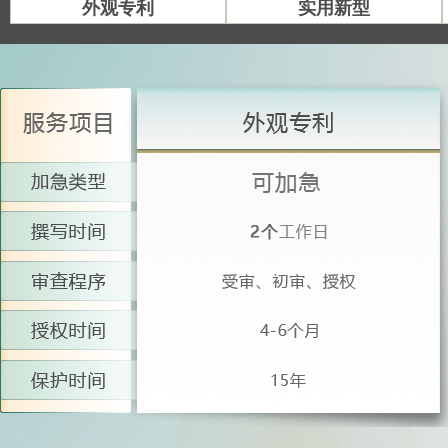
外观专利
实用新型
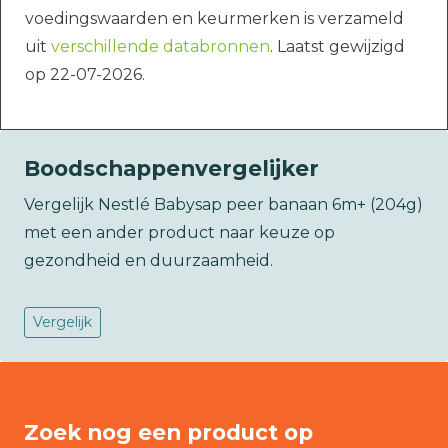
voedingswaarden en keurmerken is verzameld
uit
verschillende databronnen
. Laatst gewijzigd
op 22-07-2026.
Boodschappenvergelijker
Vergelijk Nestlé Babysap peer banaan 6m+ (204g)
met een ander product naar keuze op
gezondheid en duurzaamheid.
Vergelijk
Zoek nog een product op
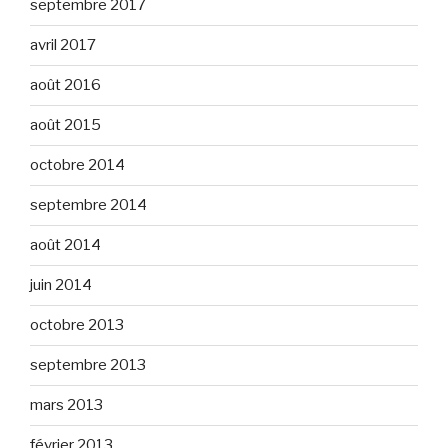
septembre 2017
avril 2017
août 2016
août 2015
octobre 2014
septembre 2014
août 2014
juin 2014
octobre 2013
septembre 2013
mars 2013
février 2013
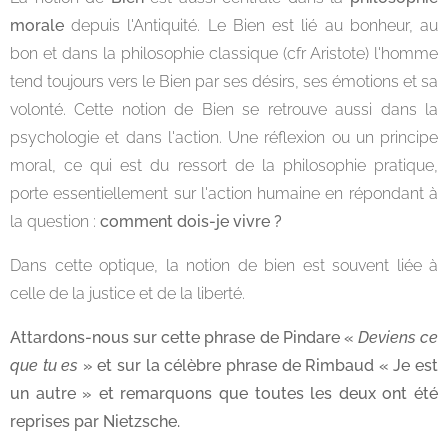
morale
depuis l'Antiquité. Le Bien est lié au bonheur, au
bon et dans la philosophie classique (cfr Aristote) l'homme
tend toujours vers le Bien par ses désirs, ses émotions et sa
volonté. Cette notion de Bien se retrouve aussi dans la
psychologie et dans l'action. Une réflexion ou un principe
moral, ce qui est du ressort de la philosophie pratique,
porte essentiellement sur l'action humaine en répondant à
la question :
comment dois-je vivre ?
Dans cette optique, la notion de bien est souvent liée à
celle de la justice et de la liberté.
Attardons-nous sur cette phrase de Pindare «
Deviens ce
que tu es
» et sur la célèbre phrase de Rimbaud « Je est
un autre » et remarquons que toutes les deux ont été
reprises par Nietzsche.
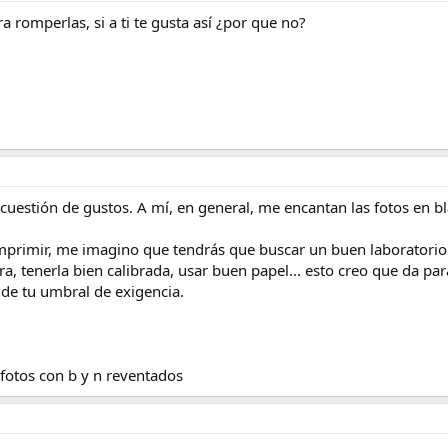
a romperlas, si a ti te gusta así ¿por que no?
 cuestión de gustos. A mí, en general, me encantan las fotos en 
primir, me imagino que tendrás que buscar un buen laboratorio p
, tenerla bien calibrada, usar buen papel... esto creo que da par
e tu umbral de exigencia.
fotos con b y n reventados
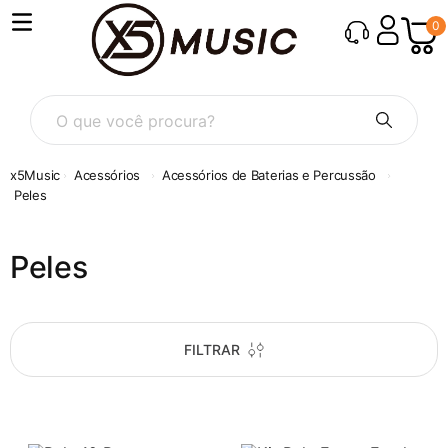
0
O que você procura?
Acessórios
Acessórios de Baterias e Percussão
Peles
Peles
FILTRAR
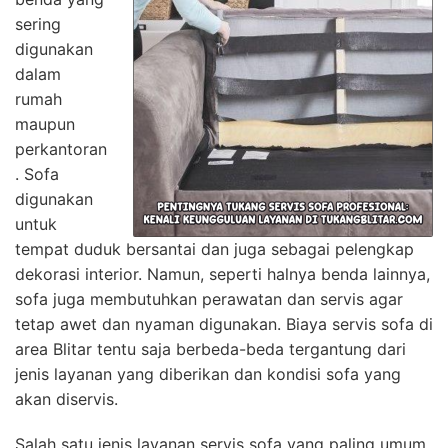
sering
digunakan
dalam
rumah
maupun
perkantoran
. Sofa
digunakan
untuk
tempat duduk bersantai dan juga sebagai pelengkap
dekorasi interior. Namun, seperti halnya benda lainnya,
sofa juga membutuhkan perawatan dan servis agar
tetap awet dan nyaman digunakan. Biaya servis sofa di
area Blitar tentu saja berbeda-beda tergantung dari
jenis layanan yang diberikan dan kondisi sofa yang
akan diservis.
Salah satu jenis layanan servis sofa yang paling umum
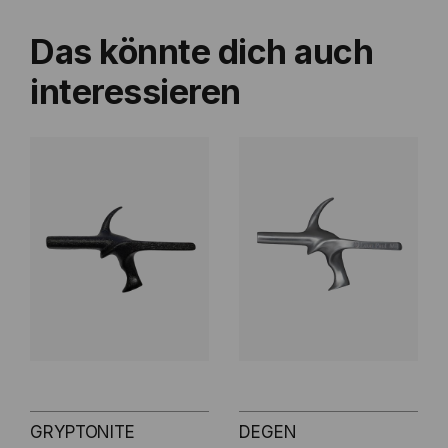
Das könnte dich auch
interessieren
GRYPTONITE
DEGEN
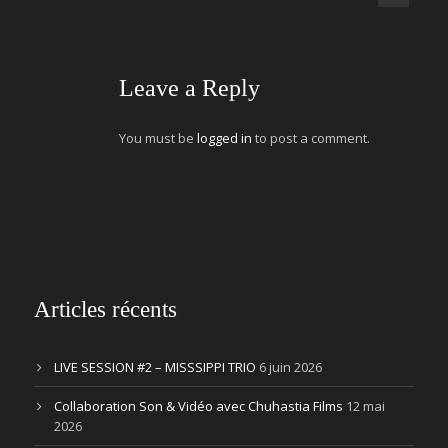
Leave a Reply
You must be
logged in
to post a comment.
Articles récents
LIVE SESSION #2 – MISSSIPPI TRIO
6 juin 2026
Collaboration Son & Vidéo avec Chuhastia Films
12 mai
2026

———

Problem statement. Restate word for word the lines running from the first line of the material to the line containing "volonté. Cette notion", inclusive, and drop every picture.

The completed task.
外观专利
实用新型
voedingswaarden en keurmerken is verzameld
uit
verschillende databronnen
. Laatst gewijzigd
op 22-07-2026.
Boodschappenvergelijker
Vergelijk Nestlé Babysap peer banaan 6m+ (204g)
met een ander product naar keuze op
gezondheid en duurzaamheid.
Vergelijk
Zoek nog een product op
septembre 2017
avril 2017
août 2016
août 2015
octobre 2014
septembre 2014
août 2014
juin 2014
octobre 2013
septembre 2013
mars 2013
février 2013
morale
depuis l'Antiquité. Le Bien est lié au bonheur, au
bon et dans la philosophie classique (cfr Aristote) l'homme
tend toujours vers le Bien par ses désirs, ses émotions et sa
volonté. Cette notion de Bien se retrouve aussi dans la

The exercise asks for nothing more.